Raspberry plants need well-drained soil and do best in sandy, loamy soil. The spot you choose shouldn't remain soaked after a rain or have standing water. It must be a spot where there are no barriers to root growth, as raspberry roots can reach lengths of up to 4 feet. The spot should also be in full sun and well-ventilated while not windy. Don't plant raspberries anywhere near wild berry bushes, or anywhere that eggplant, peppers, potatoes or tomatoes have been grow in the previous 4 years to avoid common berry viruses or root rot.
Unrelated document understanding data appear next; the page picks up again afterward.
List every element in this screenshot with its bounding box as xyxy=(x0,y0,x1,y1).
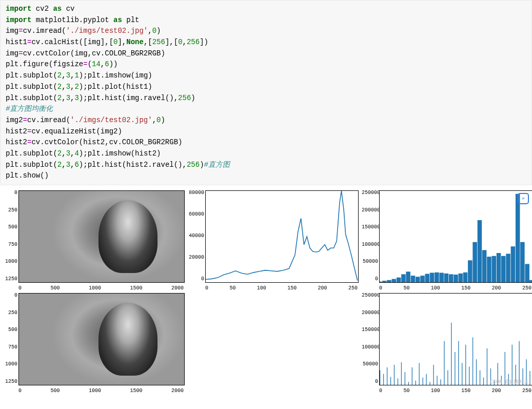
svg-rect-1 xyxy=(382,281,387,282)
svg-rect-38 xyxy=(398,378,398,385)
svg-rect-59 xyxy=(472,337,473,385)
svg-rect-56 xyxy=(462,363,462,385)
svg-rect-43 xyxy=(416,380,416,385)
subplot-4: 025050075010001250 0500100015002000 xyxy=(1,291,186,394)
svg-rect-46 xyxy=(426,374,426,385)
svg-rect-39 xyxy=(401,362,402,385)
svg-rect-44 xyxy=(419,363,420,385)
svg-rect-12 xyxy=(435,272,439,282)
svg-rect-13 xyxy=(439,273,444,282)
subplot-6-hist: 250000200000150000100000500000 CSDN @女娲补… xyxy=(362,291,532,394)
svg-rect-4 xyxy=(397,278,401,282)
svg-rect-25 xyxy=(497,253,501,282)
svg-rect-58 xyxy=(469,366,469,385)
svg-rect-35 xyxy=(387,367,387,385)
svg-rect-27 xyxy=(506,254,510,282)
svg-rect-26 xyxy=(501,256,506,282)
svg-rect-60 xyxy=(476,359,477,385)
svg-rect-31 xyxy=(525,264,529,282)
svg-rect-61 xyxy=(480,371,480,385)
svg-rect-63 xyxy=(487,348,487,385)
svg-rect-0 xyxy=(380,282,382,282)
svg-rect-49 xyxy=(437,376,437,385)
svg-rect-55 xyxy=(458,341,459,385)
svg-rect-54 xyxy=(455,352,455,385)
svg-rect-36 xyxy=(390,377,391,385)
subplot-3-hist: 250000200000150000100000500000 ⌕ 0501001… xyxy=(362,188,532,291)
svg-rect-33 xyxy=(380,371,380,385)
svg-rect-62 xyxy=(483,378,484,385)
svg-rect-45 xyxy=(423,378,423,385)
subplot-5-empty xyxy=(188,291,360,394)
svg-rect-17 xyxy=(459,274,463,282)
svg-rect-18 xyxy=(463,272,468,282)
svg-rect-22 xyxy=(482,250,487,282)
svg-rect-57 xyxy=(465,345,466,385)
svg-rect-2 xyxy=(387,280,391,282)
svg-rect-50 xyxy=(440,379,441,385)
svg-rect-30 xyxy=(520,242,525,282)
svg-rect-48 xyxy=(433,365,434,385)
svg-rect-16 xyxy=(454,275,458,282)
svg-rect-6 xyxy=(406,271,410,282)
svg-rect-8 xyxy=(416,277,420,282)
figure-grid: 025050075010001250 0500100015002000 8000… xyxy=(0,185,532,397)
svg-rect-29 xyxy=(516,194,520,282)
grayscale-image xyxy=(19,191,184,282)
svg-rect-3 xyxy=(392,279,397,282)
svg-rect-24 xyxy=(491,256,496,282)
watermark: CSDN @女娲补天 xyxy=(490,378,529,385)
svg-rect-34 xyxy=(383,374,384,385)
svg-rect-51 xyxy=(444,341,444,385)
svg-rect-7 xyxy=(411,276,416,282)
svg-rect-9 xyxy=(420,276,425,282)
svg-rect-32 xyxy=(529,280,532,282)
svg-rect-28 xyxy=(511,246,516,282)
svg-rect-41 xyxy=(408,382,409,385)
svg-rect-37 xyxy=(394,365,395,385)
svg-rect-75 xyxy=(529,371,530,385)
svg-rect-21 xyxy=(478,220,482,282)
svg-rect-23 xyxy=(487,257,491,282)
svg-rect-52 xyxy=(447,371,448,385)
svg-rect-11 xyxy=(430,273,435,282)
svg-rect-42 xyxy=(412,367,412,385)
equalized-image xyxy=(19,294,184,385)
svg-rect-10 xyxy=(425,274,430,282)
svg-rect-19 xyxy=(468,260,472,282)
code-block: import cv2 as cv import matplotlib.pyplo… xyxy=(0,0,532,185)
svg-rect-5 xyxy=(401,274,406,282)
svg-rect-47 xyxy=(429,382,430,385)
subplot-2-line: 800006000040000200000 050100150200250 xyxy=(188,188,360,291)
svg-rect-53 xyxy=(451,323,451,385)
focus-icon[interactable]: ⌕ xyxy=(518,193,529,204)
subplot-1: 025050075010001250 0500100015002000 xyxy=(1,188,186,291)
svg-rect-14 xyxy=(444,274,449,282)
svg-rect-15 xyxy=(449,274,454,282)
svg-rect-20 xyxy=(472,242,477,282)
svg-rect-40 xyxy=(405,372,405,385)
You should start preparing the soil for your raspberry plants a year before you intend to plant them. This can be done by working compost and peat moss into the soil and removing all weed growth. You should test the pH level of the soil so that it can be adjusted as necessary. It should be somewhere between 5.6 and 6.5. There are different nutrient products that you can purchase from your garden supply store to add to the soil in order to raise or lower the pH level as needed.
After you've planted, you can mulch your raspberry plants to inhibit weed growth. Weeds pull moisture and nutrients away from the soil and your plants.
Mulch does increase the risk of wintertime damage to your plants because it delays the plants going dormant in the fall. If you tend to have very cold temperatures early in the wintertime or very brutal winters, you may opt not to mulch at all and instead manually remove weed sprouts as you see them.
Otherwise, straw, bark, pine needles or even rotting leaves can be used as mulch around the base of the plants.
A nitrogen fertilizer like a 10-10-10 fertilizer needs to be applied when the plants start to bloom and then after the first fruit harvest. Raspberry plants may not fruit the first year but fertilizer should be applied twice as if they had once after planting and once late in the season with 5 pounds per 100 feet at each fertilization as a good rule.